%%
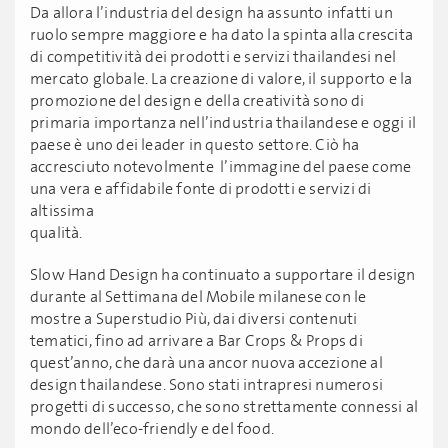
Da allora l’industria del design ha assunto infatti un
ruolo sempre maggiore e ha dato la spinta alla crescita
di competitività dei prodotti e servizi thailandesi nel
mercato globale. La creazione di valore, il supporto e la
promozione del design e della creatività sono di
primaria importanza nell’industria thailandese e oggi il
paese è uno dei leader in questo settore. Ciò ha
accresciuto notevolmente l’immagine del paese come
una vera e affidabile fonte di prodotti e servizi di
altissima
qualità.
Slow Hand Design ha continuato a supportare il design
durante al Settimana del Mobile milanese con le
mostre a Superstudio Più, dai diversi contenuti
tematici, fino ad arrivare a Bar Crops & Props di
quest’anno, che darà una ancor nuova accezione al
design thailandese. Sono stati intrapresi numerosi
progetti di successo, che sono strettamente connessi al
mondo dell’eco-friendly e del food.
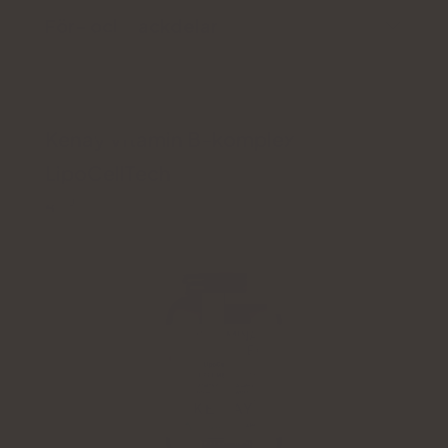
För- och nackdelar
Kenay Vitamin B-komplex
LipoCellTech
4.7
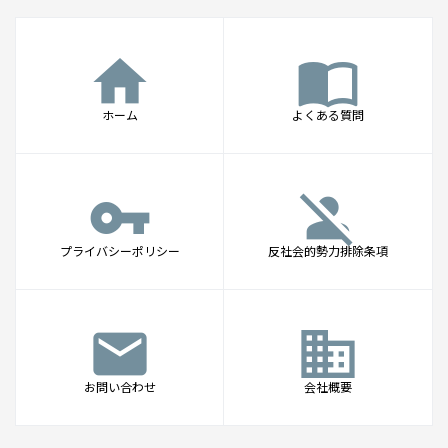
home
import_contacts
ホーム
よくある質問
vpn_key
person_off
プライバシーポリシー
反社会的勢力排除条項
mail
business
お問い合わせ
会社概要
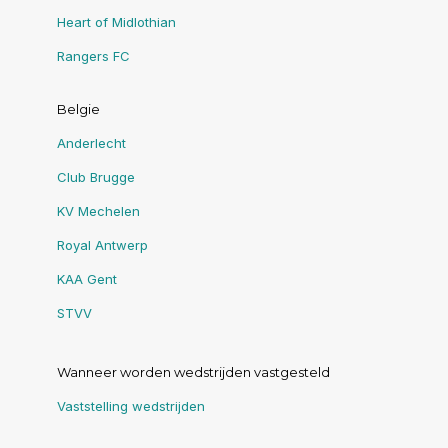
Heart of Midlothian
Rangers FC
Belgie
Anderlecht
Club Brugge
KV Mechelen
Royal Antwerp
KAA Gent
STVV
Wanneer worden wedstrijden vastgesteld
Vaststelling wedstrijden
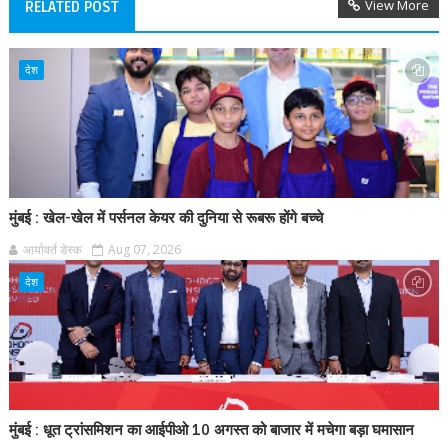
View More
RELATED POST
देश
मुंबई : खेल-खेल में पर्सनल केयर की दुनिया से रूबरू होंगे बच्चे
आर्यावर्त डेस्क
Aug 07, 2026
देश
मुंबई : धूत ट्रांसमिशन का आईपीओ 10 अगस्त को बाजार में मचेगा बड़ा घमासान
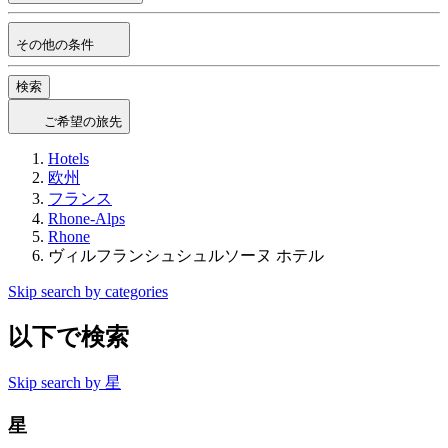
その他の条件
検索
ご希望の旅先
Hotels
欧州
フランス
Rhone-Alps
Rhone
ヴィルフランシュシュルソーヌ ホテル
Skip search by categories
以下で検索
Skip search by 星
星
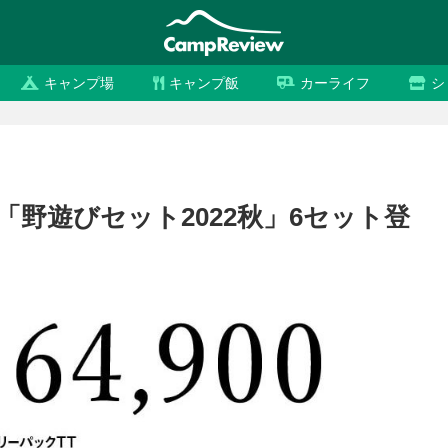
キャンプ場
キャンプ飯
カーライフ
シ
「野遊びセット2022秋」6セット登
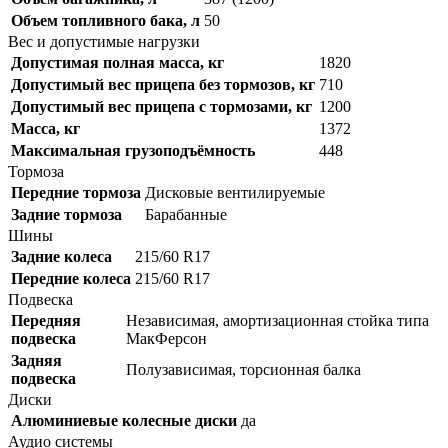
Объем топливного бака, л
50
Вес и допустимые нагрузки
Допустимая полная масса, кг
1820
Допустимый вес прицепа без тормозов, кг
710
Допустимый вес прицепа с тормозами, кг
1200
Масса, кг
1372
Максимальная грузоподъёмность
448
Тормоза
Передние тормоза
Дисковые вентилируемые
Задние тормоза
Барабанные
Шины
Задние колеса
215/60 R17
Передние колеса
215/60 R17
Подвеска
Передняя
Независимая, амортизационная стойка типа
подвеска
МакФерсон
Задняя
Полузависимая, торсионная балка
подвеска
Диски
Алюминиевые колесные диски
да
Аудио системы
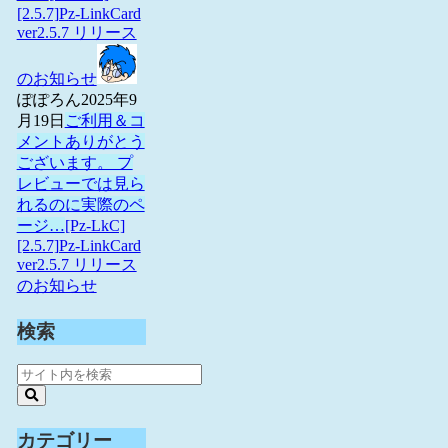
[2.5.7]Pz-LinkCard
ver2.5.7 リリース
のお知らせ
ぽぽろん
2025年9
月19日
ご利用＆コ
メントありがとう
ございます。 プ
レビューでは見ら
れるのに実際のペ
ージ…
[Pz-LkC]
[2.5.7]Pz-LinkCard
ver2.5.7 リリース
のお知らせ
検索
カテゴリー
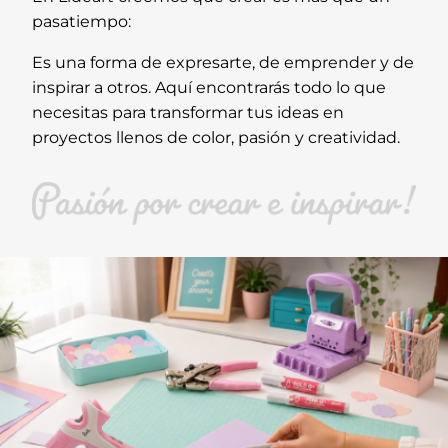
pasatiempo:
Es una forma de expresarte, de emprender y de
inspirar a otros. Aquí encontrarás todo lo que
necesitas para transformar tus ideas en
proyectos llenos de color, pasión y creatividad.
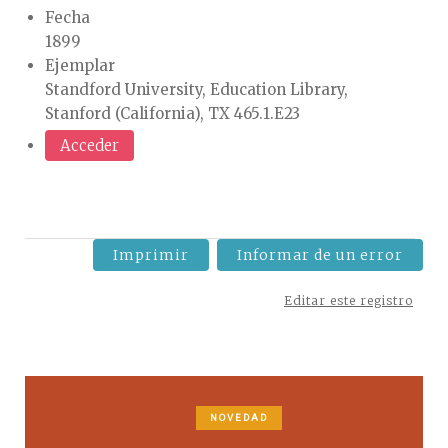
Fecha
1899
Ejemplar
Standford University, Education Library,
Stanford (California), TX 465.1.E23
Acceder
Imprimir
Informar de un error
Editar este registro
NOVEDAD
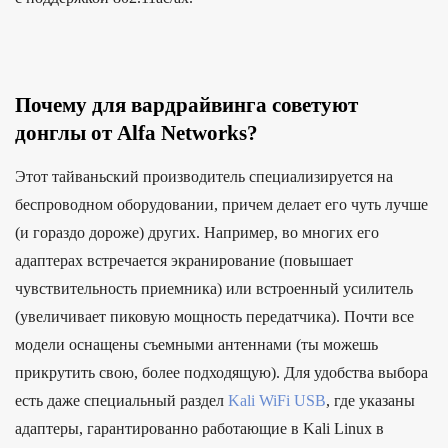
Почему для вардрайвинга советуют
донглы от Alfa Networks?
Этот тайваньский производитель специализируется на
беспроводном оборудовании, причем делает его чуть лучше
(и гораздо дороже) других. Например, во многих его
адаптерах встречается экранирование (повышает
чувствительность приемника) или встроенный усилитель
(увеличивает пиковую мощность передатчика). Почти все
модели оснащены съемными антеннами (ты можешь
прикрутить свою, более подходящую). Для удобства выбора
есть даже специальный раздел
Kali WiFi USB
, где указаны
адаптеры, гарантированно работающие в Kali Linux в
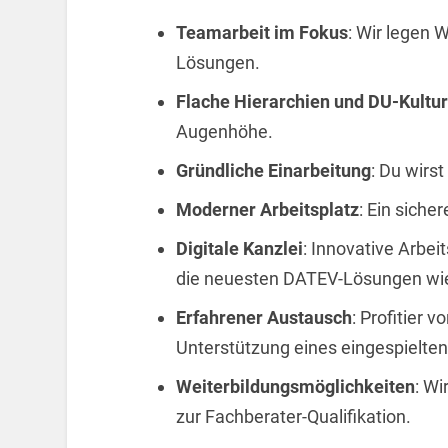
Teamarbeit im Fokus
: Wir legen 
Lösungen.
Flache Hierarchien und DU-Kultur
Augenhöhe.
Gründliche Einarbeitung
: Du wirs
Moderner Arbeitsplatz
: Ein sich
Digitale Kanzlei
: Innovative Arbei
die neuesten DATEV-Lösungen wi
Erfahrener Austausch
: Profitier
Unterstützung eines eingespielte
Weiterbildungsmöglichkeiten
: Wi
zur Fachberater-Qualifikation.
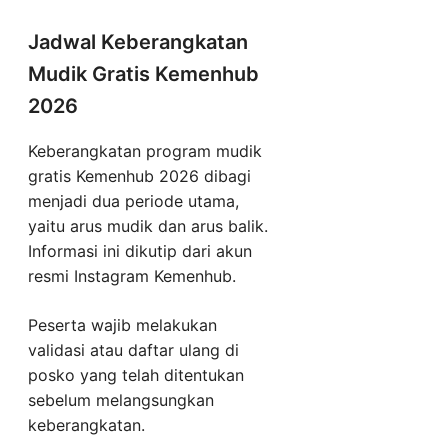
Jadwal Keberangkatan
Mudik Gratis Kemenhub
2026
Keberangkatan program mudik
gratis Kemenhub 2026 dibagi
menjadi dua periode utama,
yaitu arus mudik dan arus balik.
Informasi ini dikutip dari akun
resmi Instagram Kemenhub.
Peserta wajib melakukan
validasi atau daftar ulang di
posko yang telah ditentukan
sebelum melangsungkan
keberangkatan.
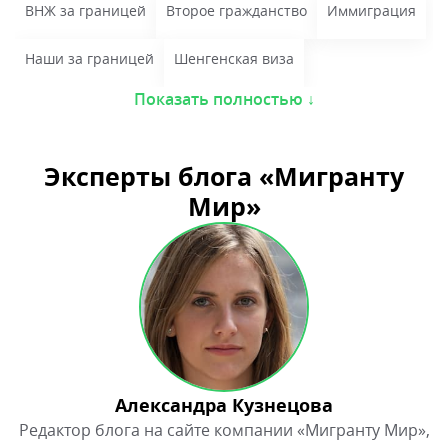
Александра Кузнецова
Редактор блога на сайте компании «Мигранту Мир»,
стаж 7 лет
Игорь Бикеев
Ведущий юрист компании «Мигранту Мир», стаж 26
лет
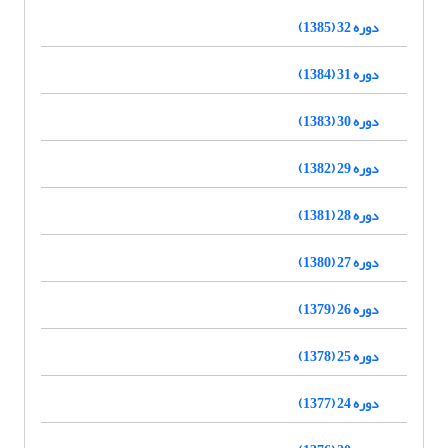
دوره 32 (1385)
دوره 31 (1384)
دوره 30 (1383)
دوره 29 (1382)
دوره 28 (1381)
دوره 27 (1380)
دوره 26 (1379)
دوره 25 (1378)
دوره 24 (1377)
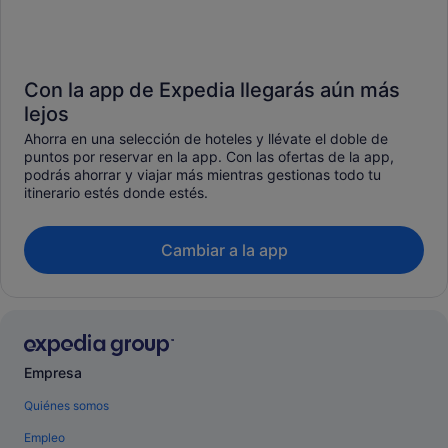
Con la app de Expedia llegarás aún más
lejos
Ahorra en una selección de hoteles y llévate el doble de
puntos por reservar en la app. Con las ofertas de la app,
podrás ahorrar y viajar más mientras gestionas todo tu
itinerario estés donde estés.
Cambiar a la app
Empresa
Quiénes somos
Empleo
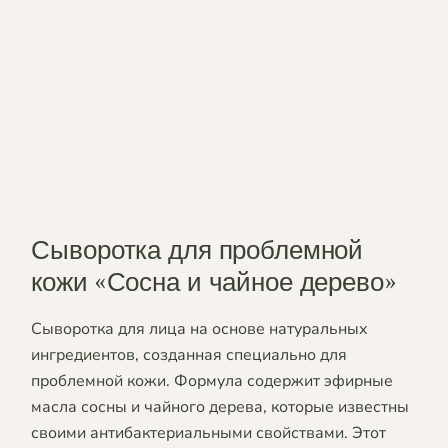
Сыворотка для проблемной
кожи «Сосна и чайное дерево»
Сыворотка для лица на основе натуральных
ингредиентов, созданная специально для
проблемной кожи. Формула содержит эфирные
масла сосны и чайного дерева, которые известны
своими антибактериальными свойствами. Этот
%%
Work required: Copy the entries exactly. Leave the pictures out.

Exercise answer:
Da allora l’industria del design ha assunto infatti un
ruolo sempre maggiore e ha dato la spinta alla crescita
di competitività dei prodotti e servizi thailandesi nel
mercato globale. La creazione di valore, il supporto e la
promozione del design e della creatività sono di
primaria importanza nell’industria thailandese e oggi il
paese è uno dei leader in questo settore. Ciò ha
accresciuto notevolmente l’immagine del paese come
una vera e affidabile fonte di prodotti e servizi di
altissima
qualità.
Slow Hand Design ha continuato a supportare il design
durante al Settimana del Mobile milanese con le
mostre a Superstudio Più, dai diversi contenuti
tematici, fino ad arrivare a Bar Crops & Props di
quest’anno, che darà una ancor nuova accezione al
design thailandese. Sono stati intrapresi numerosi
progetti di successo, che sono strettamente connessi al
mondo dell’eco-friendly e del food.
För- och nackdelar
Kenay Vitamin B-komplex
LipoCellTech
4.7
home
import_contacts
ホーム
よくある質問
vpn_key
person_off
プライバシーポリシー
反社会的勢力排除条項
mail
business
お問い合わせ
会社概要
Heart of Midlothian
Rangers FC
Belgie
Anderlecht
Club Brugge
KV Mechelen
Royal Antwerp
KAA Gent
STVV
Wanneer worden wedstrijden vastgesteld
Vaststelling wedstrijden
View More
RELATED POST
देश
मुंबई : खेल-खेल में पर्सनल केयर की दुनिया से रूबरू होंगे बच्चे
आर्यावर्त डेस्क
Aug 07, 2026
देश
मुंबई : धूत ट्रांसमिशन का आईपीओ 10 अगस्त को बाजार में मचेगा बड़ा घमासान
その他の条件
検索
ご希望の旅先
Hotels
欧州
フランス
Rhone-Alps
Rhone
ヴィルフランシュシュルソーヌ ホテル
Skip search by categories
以下で検索
Skip search by 星
星
キャンプ場
キャンプ飯
カーライフ
シ
「野遊びセット2022秋」6セット登
Объем топливного бака, л
50
Вес и допустимые нагрузки
Допустимая полная масса, кг
1820
Допустимый вес прицепа без тормозов, кг
710
Допустимый вес прицепа с тормозами, кг
1200
Масса, кг
1372
Максимальная грузоподъёмность
448
Тормоза
Передние тормоза
Дисковые вентилируемые
Задние тормоза
Барабанные
Шины
Задние колеса
215/60 R17
Передние колеса
215/60 R17
Подвеска
Передняя
Независимая, амортизационная стойка типа
подвеска
МакФерсон
Задняя
Полузависимая, торсионная балка
подвеска
Диски
Алюминиевые колесные диски
да
Аудио системы
[2.5.7]Pz-LinkCard
ver2.5.7 リリース
のお知らせ
ぽぽろん
2025年9
月19日
ご利用＆コ
メントありがとう
ございます。 プ
レビューでは見ら
れるのに実際のペ
ージ…
[Pz-LkC]
[2.5.7]Pz-LinkCard
ver2.5.7 リリース
のお知らせ
検索
カテゴリー
pasatiempo:
Es una forma de expresarte, de emprender y de
inspirar a otros. Aquí encontrarás todo lo que
necesitas para transformar tus ideas en
proyectos llenos de color, pasión y creatividad.
Fecha
1899
Ejemplar
Standford University, Education Library,
Stanford (California), TX 465.1.E23
Acceder
Imprimir
Informar de un error
Editar este registro
NOVEDAD
Почему для вардрайвинга советуют
донглы от Alfa Networks?
Этот тайваньский производитель специализируется на
беспроводном оборудовании, причем делает его чуть лучше
(и гораздо дороже) других. Например, во многих его
адаптерах встречается экранирование (повышает
чувствительность приемника) или встроенный усилитель
(увеличивает пиковую мощность передатчика). Почти все
модели оснащены съемными антеннами (ты можешь
прикрутить свою, более подходящую). Для удобства выбора
есть даже специальный раздел
Kali WiFi USB
, где указаны
адаптеры, гарантированно работающие в Kali Linux в
Teamarbeit im Fokus
: Wir legen 
Lösungen.
Flache Hierarchien und DU-Kultur
Augenhöhe.
Gründliche Einarbeitung
: Du wirs
Moderner Arbeitsplatz
: Ein sich
Digitale Kanzlei
: Innovative Arbei
die neuesten DATEV-Lösungen wi
Erfahrener Austausch
: Profitier
Unterstützung eines eingespielte
Weiterbildungsmöglichkeiten
: Wi
zur Fachberater-Qualifikation.
Jadwal Keberangkatan
Mudik Gratis Kemenhub
2026
Keberangkatan program mudik
gratis Kemenhub 2026 dibagi
menjadi dua periode utama,
yaitu arus mudik dan arus balik.
Informasi ini dikutip dari akun
resmi Instagram Kemenhub.
Peserta wajib melakukan
validasi atau daftar ulang di
posko yang telah ditentukan
sebelum melangsungkan
keberangkatan.
Александра Кузнецова
Редактор блога на сайте компании «Мигранту Мир»,
стаж 7 лет
Игорь Бикеев
Ведущий юрист компании «Мигранту Мир», стаж 26
лет
دوره 32 (1385)
دوره 31 (1384)
دوره 30 (1383)
دوره 29 (1382)
دوره 28 (1381)
دوره 27 (1380)
دوره 26 (1379)
دوره 25 (1378)
دوره 24 (1377)
Con la app de Expedia llegarás aún más
lejos
Ahorra en una selección de hoteles y llévate el doble de
puntos por reservar en la app. Con las ofertas de la app,
podrás ahorrar y viajar más mientras gestionas todo tu
itinerario estés donde estés.
Cambiar a la app
Empresa
Quiénes somos
Empleo
Сыворотка для проблемной
кожи «Сосна и чайное дерево»
Сыворотка для лица на основе натуральных
ингредиентов, созданная специально для
проблемной кожи. Формула содержит эфирные
масла сосны и чайного дерева, которые известны
своими антибактериальными свойствами. Этот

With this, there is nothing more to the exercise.